── RECORD EXCERPTS

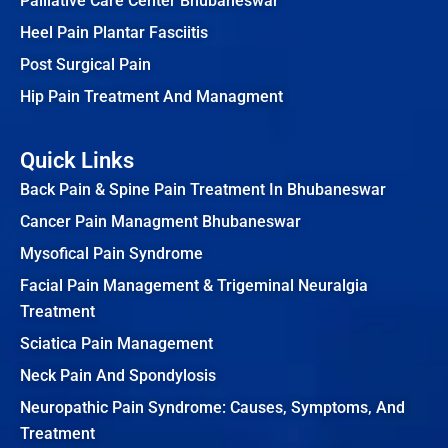
Palliative Care Center Bhubaneswar
Heel Pain Plantar Fasciitis
Post Surgical Pain
Hip Pain Treatment And Managment
Quick Links
Back Pain & Spine Pain Treatment In Bhubaneswar
Cancer Pain Managment Bhubaneswar
Mysofical Pain Syndrome
Facial Pain Management & Trigeminal Neuralgia
Treatment
Sciatica Pain Management
Neck Pain And Spondylosis
Neuropathic Pain Syndrome: Causes, Symptoms, And
Treatment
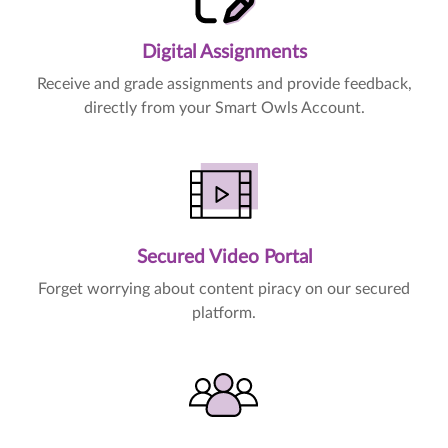
Digital Assignments
Receive and grade assignments and provide feedback,
directly from your Smart Owls Account.
Secured Video Portal
Forget worrying about content piracy on our secured
platform.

────

> **YOUR TASK**:
The lines to copy are those in the listing that contain the word "Management".

> **FINISHED TASK**:
Facial Pain Management & Trigeminal Neuralgia
Sciatica Pain Management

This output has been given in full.